League semi-legend Tommy Raudonikis is nothing if not honest. "I am shattered about this," the former New South Wales coach said about the return of the sinbin for punches and the like in State of Origin. During the 1997 Origin series Raudonikis had a call, "cattledog", which was the same as the 1974 Lions' "99".
"I love league, the game has given me everything, but it was made for working class people and we love a little biff. One-on-one fights in Origin is what people want but my cattledog is back in the kennel for good."
Magnificent effort by the Herald in their annual soccer fixture against Fairfax. Despite losing narrowly, the Herald won fans for their bravery, with at least three of their eight-man squad having reached the threshold of being declared legally blind.
Second is first loser
There are suggestions second place at the US Open should receive the "Phil Mickelson Medal" from now on after the American recorded his sixth runner-up finish at the tournament by finishing behind Justin Rose this week.
As if he didn't need reminding of missing out yet again, when Mickelson ended his round he asked someone where he needed to go and was directed to go straight ahead. He walked to the open door, expecting to be allowed in when an official closed it in his face. "Sorry," the man said. "That's where the champion is."
Room to move
Merion, the venue for the US Open, is famed for its layout, but shoe-horned into surburban Philadelphia, it offers little of the creature comforts players expect at majors. Neighbouring houses were transformed into player lounges, with unintentionally humorous spin-offs.
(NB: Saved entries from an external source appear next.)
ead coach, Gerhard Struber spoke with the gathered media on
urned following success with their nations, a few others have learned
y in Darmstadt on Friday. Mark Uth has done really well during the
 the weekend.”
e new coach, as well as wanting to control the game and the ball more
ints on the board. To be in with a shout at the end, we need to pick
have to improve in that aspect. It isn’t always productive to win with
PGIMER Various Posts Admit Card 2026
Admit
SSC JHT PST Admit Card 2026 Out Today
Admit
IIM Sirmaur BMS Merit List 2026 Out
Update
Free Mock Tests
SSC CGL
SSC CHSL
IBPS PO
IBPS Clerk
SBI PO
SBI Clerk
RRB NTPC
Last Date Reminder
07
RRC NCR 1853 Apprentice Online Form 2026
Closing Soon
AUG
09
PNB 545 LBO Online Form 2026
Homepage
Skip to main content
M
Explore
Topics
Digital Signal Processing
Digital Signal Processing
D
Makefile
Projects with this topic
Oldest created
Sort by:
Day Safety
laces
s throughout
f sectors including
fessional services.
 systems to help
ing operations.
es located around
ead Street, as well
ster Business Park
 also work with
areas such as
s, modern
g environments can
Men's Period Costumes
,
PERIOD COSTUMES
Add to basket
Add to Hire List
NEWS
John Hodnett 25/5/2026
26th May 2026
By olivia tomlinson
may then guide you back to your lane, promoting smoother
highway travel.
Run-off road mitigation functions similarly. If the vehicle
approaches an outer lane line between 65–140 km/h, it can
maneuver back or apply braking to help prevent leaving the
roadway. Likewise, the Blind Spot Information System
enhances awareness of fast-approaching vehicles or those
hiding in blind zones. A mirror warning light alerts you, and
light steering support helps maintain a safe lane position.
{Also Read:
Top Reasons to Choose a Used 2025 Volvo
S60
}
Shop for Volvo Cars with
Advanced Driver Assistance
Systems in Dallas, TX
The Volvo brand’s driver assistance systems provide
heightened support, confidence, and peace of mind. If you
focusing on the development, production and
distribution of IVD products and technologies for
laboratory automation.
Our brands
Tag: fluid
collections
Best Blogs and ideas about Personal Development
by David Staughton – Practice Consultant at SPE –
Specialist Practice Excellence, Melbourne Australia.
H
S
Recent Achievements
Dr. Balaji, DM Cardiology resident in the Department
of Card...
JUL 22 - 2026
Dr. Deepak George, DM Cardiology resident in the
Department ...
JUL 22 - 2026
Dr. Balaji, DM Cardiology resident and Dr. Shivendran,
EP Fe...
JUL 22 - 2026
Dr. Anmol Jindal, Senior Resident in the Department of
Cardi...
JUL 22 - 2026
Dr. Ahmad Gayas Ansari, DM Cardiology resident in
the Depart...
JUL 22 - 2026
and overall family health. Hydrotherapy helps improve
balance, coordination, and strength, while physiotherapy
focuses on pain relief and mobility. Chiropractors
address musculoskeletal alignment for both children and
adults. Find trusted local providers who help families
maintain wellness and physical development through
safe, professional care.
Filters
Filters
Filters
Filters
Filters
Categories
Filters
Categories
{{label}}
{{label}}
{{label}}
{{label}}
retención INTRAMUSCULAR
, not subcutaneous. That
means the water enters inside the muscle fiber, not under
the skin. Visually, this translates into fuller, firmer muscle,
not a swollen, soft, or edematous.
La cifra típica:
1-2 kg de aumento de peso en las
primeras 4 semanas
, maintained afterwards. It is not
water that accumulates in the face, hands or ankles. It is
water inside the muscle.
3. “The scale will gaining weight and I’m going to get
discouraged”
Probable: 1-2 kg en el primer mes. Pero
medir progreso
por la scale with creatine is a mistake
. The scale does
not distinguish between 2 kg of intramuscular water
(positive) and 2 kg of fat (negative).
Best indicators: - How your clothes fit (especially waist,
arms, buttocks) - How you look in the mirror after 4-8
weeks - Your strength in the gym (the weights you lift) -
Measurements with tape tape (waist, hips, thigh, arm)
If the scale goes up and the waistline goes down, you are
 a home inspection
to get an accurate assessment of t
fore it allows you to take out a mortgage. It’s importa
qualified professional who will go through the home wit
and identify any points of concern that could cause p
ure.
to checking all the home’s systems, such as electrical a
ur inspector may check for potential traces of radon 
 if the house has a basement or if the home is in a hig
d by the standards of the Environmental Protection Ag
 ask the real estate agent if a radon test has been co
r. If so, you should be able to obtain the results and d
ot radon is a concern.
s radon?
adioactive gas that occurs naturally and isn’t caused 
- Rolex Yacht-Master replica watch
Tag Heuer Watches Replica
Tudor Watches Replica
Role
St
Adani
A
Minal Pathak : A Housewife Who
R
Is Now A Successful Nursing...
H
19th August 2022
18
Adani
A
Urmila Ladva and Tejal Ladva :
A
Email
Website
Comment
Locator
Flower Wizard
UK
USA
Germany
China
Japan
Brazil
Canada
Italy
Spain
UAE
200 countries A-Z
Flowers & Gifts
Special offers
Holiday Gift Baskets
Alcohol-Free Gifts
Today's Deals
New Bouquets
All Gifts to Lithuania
ESPN columnist Rick Reilly mocked the venue, quoting former Masters winner Mike Weir: "I'm sitting there eating breakfast this morning with some guy's kid. He was sitting on the couch eating, oblivious to us even being there. Their dogs are running around. The guy's wife is coming in and out. We're watching SportsCenter and the kid changes over to the Golf Channel. I start to say, 'Hey wait a minute, kid...' and then I realised, oh, yeah, this is his house."
The newly appointed director of football at Newcastle has rewritten the book on how to lose friends and alienate people. The 66-year-old has responded to unhappy fans - he had a short, unsuccessful stint as manager in 2008-09 - by saying he has "more intelligence" than them. In the unfortunate interview, he also mispronounced the names of several key players - "Yohan Kebab" (Cabaye), "Hatem Ben Afra" (Ben Arfa), and "Shola Amemobi" (Ameobi) - and made claims about signing players that were factually incorrect."Some are talking out of their backsides, a load of tosh," he said of the fans. "I'm not accepting it, as simple as that. I have certainly got more intelligence than them, that's a fact."